Problem to solve >> Every line below that holds "Financial" must be copied.
____
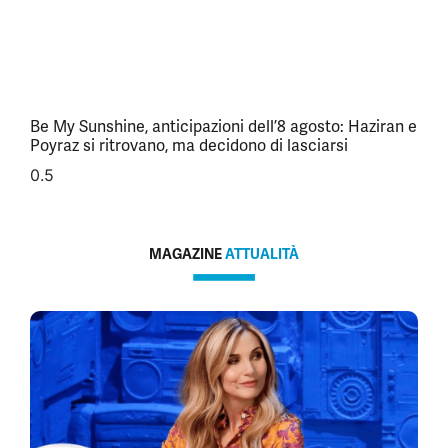
Be My Sunshine, anticipazioni dell’8 agosto: Haziran e
Poyraz si ritrovano, ma decidono di lasciarsi
MAGAZINE
ATTUALITÀ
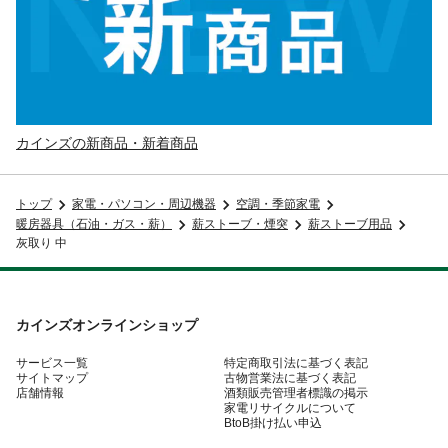
カインズの新商品・新着商品
トップ
家電・パソコン・周辺機器
空調・季節家電
暖房器具（石油・ガス・薪）
薪ストーブ・煙突
薪ストーブ用品
灰取り 中
カインズオンラインショップ
サービス一覧
特定商取引法に基づく表記
サイトマップ
古物営業法に基づく表記
店舗情報
酒類販売管理者標識の掲示
家電リサイクルについて
BtoB掛け払い申込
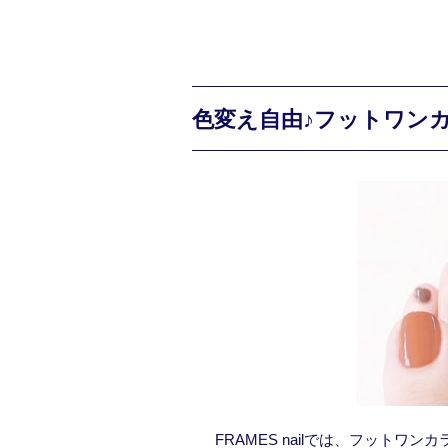
色変え自由♪フットワン
FRAMES nailでは、フット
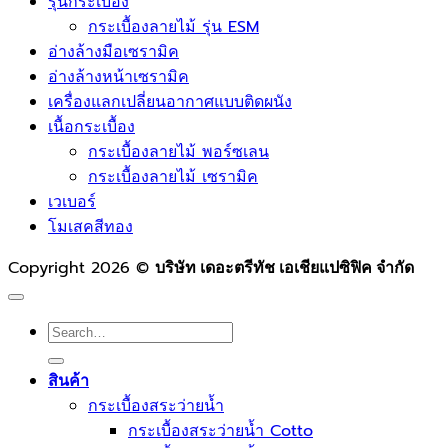
รุ่นกระเบื้อง
กระเบื้องลายไม้ รุ่น ESM
อ่างล้างมือเซรามิค
อ่างล้างหน้าเซรามิค
เครื่องแลกเปลี่ยนอากาศแบบติดผนัง
เนื้อกระเบื้อง
กระเบื้องลายไม้ พอร์ซเลน
กระเบื้องลายไม้ เซรามิค
เวเบอร์
โมเสคสีทอง
Copyright 2026 ©
บริษัท เดอะตรีทัช เอเชียแปซิฟิค จำกัด
Search
for:
สินค้า
กระเบื้องสระว่ายนํ้า
กระเบื้องสระว่ายน้ำ Cotto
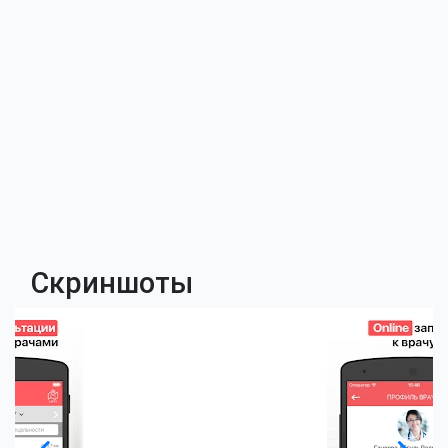
Скриншоты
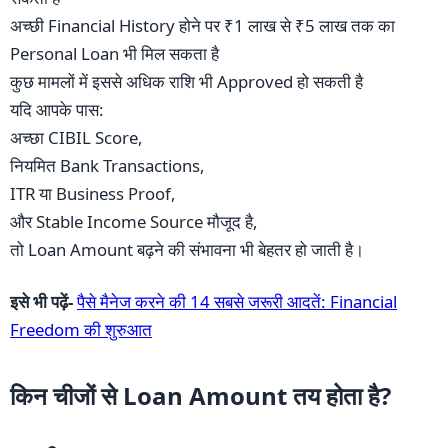
अच्छी Financial History होने पर ₹1 लाख से ₹5 लाख तक का
Personal Loan भी मिल सकता है
कुछ मामलों में इससे अधिक राशि भी Approved हो सकती है
यदि आपके पास:
अच्छा CIBIL Score,
नियमित Bank Transactions,
ITR या Business Proof,
और Stable Income Source मौजूद है,
तो Loan Amount बढ़ने की संभावना भी बेहतर हो जाती है।
इसे भी पढ़ें-
पैसे मैनेज करने की 14 सबसे जरूरी आदतें: Financial
Freedom की शुरुआत
किन चीजों से Loan Amount तय होता है?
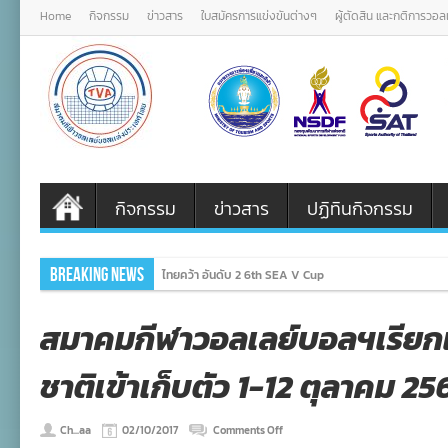
Home
กิจกรรม
ข่าวสาร
ใบสมัครการแข่งขันต่างๆ
ผู้ตัดสิน และกติการวอ
กิจกรรม
ข่าวสาร
ปฏิทินกิจกรรม
Breaking News
ไทยคว้า อันดับ 2 6th SEA V Cup
สมาคมกีฬาวอลเลย์บอลฯเรีย
ชาติเข้าเก็บตัว 1-12 ตุลาคม 2
on
Ch...aa
02/10/2017
Comments Off
สมาคม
____
Response to this task >>
अच्छी Financial History होने पर ₹1 लाख से ₹5 लाख तक का
पैसे मैनेज करने की 14 सबसे जरूरी आदतें: Financial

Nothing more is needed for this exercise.